The San Francisco Department of Public Health has launched a campaign to close the information gap about the drug, and held a briefing for ethnic media where Barajas, Wilder, and other advocates spoke.
Most insurance plans cover the drug at least partially, and Barajas says that programs exist to help uninsured or underinsured people pay for it. His project, the San Francisco City Clinic, helps connect people with those programs.
But the bigger problem, says health systems navigator Jorge Vieto of the Glide Foundation, is that “most of the folks we’re working with don’t even know PrEP is available.”
Vieto, who works with people who are marginally housed, says that usage of PrEP is happening primarily among gay white men and that many of his clients think that’s the population the drug is meant for.
In addition, says LYRIC deputy director Denny David, “When you don’t know where you’re sleeping at night, the idea of remembering to take a pill is pretty challenging.” David’s organization works with LGBTQ young people; LYRIC has found that fewer than half of their clients have ever heard of PrEP.
Wilder coordinates a drop-in center in the Castro District called the DREAAM Project (“Determined to Respect and Encourage African American Men”) under the San Francisco AIDS Foundation.
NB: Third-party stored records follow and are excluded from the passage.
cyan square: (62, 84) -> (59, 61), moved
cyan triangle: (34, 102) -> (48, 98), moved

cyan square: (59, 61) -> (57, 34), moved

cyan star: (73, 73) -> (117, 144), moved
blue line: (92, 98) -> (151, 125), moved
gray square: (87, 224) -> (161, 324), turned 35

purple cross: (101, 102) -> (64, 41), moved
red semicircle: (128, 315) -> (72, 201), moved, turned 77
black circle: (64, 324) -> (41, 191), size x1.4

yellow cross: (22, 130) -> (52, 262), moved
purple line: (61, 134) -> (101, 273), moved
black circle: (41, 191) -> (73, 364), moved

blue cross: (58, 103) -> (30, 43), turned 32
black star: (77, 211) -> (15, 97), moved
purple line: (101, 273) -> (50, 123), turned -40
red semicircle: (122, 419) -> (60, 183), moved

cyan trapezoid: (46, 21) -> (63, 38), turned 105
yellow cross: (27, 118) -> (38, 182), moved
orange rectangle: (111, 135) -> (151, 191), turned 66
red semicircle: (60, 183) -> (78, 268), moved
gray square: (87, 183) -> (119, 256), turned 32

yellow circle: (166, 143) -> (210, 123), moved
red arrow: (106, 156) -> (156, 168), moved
A lot of the young African American men he sees aren’t from San Francisco. They come to the Bay Area expecting to be liberated, Wilder says, but instead find a lack of housing and few economic opportunities.
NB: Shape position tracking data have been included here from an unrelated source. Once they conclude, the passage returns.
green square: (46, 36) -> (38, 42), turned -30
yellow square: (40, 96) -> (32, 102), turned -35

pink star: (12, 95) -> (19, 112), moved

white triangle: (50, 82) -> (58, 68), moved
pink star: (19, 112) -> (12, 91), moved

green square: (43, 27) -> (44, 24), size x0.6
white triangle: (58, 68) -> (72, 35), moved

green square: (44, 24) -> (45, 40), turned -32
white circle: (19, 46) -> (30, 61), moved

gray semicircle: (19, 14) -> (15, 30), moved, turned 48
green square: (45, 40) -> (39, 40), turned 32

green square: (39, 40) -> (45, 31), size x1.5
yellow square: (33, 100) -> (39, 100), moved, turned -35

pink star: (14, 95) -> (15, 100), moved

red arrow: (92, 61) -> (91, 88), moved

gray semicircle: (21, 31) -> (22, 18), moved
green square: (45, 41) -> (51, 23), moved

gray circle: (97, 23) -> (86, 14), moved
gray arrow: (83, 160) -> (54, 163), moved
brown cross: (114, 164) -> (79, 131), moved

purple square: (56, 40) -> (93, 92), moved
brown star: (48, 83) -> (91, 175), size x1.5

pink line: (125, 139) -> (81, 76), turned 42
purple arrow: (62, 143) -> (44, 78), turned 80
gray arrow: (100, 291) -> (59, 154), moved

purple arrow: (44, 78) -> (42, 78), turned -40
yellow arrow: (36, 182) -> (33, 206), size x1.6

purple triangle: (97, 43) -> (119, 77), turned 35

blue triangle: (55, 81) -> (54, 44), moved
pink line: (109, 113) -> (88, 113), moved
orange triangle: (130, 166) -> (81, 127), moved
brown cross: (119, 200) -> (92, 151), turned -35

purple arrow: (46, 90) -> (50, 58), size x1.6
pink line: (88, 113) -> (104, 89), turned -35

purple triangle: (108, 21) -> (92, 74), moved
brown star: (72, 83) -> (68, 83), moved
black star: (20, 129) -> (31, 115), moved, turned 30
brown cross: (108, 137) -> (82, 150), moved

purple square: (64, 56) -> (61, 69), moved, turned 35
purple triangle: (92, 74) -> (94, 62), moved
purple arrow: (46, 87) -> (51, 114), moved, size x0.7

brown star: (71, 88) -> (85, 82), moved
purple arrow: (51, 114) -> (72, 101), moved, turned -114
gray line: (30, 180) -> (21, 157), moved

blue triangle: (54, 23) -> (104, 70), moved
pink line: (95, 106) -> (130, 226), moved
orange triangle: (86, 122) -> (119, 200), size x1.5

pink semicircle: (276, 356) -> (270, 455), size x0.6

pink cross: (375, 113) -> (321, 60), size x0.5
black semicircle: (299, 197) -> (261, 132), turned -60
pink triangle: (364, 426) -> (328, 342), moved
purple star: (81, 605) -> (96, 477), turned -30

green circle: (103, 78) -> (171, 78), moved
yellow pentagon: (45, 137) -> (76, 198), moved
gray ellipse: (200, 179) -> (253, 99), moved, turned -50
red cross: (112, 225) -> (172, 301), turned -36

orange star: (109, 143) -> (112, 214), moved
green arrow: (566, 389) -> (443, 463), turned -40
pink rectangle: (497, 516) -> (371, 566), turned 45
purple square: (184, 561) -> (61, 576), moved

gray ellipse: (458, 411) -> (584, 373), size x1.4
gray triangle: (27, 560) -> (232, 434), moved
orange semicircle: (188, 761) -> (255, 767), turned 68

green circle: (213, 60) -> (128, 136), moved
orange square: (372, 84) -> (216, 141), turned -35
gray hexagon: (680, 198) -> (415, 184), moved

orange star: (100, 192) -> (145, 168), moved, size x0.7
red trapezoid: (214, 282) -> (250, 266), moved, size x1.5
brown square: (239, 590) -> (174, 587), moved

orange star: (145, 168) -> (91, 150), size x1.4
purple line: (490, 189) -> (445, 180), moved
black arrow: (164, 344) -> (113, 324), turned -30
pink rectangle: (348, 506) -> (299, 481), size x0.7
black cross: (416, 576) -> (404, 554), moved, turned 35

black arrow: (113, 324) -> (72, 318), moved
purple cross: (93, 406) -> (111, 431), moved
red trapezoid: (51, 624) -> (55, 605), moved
“If you’re worried about other things like stability, I really don’t think you’re going to be worried about taking a pill every day. If every day you’re worried about where you’re going to lay your head and where your next meal’s going to come from … it’s going to be hard to think about daily taking this pill,” he says. “If you’re not in a good mental state, you’re not going to have the discipline to take those types of medications.”
There’s also the issue of stigma. Wilder encounters a lot of Black men who are “on the DL,” meaning that they identify themselves as heterosexual and may maintain relationships with women, but they also have sex with men. Wilder says the stigma and shame puts both these men and their female partners at risk: “They feel free with sex when they’re having sex with other gay men, which is [often] unprotected, and they’ll go home to their girls, and they’re not disclosing.”
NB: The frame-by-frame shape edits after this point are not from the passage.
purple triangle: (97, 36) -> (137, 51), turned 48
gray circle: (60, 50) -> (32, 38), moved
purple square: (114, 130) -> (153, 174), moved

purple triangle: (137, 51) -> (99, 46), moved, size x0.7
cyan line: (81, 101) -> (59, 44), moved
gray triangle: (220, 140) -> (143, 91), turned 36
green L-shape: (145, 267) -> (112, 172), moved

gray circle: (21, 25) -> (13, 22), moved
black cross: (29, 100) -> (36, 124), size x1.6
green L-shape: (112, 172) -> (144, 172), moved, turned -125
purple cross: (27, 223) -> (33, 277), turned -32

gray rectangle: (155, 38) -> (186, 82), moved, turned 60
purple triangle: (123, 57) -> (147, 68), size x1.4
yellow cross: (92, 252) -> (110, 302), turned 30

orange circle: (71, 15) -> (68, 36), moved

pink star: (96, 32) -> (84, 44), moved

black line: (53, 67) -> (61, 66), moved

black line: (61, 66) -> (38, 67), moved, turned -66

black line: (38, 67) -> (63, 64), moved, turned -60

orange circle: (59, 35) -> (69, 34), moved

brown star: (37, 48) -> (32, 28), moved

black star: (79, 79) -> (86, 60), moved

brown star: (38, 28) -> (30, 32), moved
Tapakorn Prasertsith, who supervises the HIV prevention program at API Wellness, says they encounter issues of stigma around the drug itself as well.
Among trans people, they say, especially among trans women, “the stigma is that [PrEP] has been presented as a gay drug, and trans women aren’t gay men.” Or, some clients think the drug is only for sex workers or people who habitually engage in high-risk sexual behaviors.
PrEP is for everybody, Prasertsith says, because HIV can affect anybody. It’s a message that prevention advocates say needs to start coming through.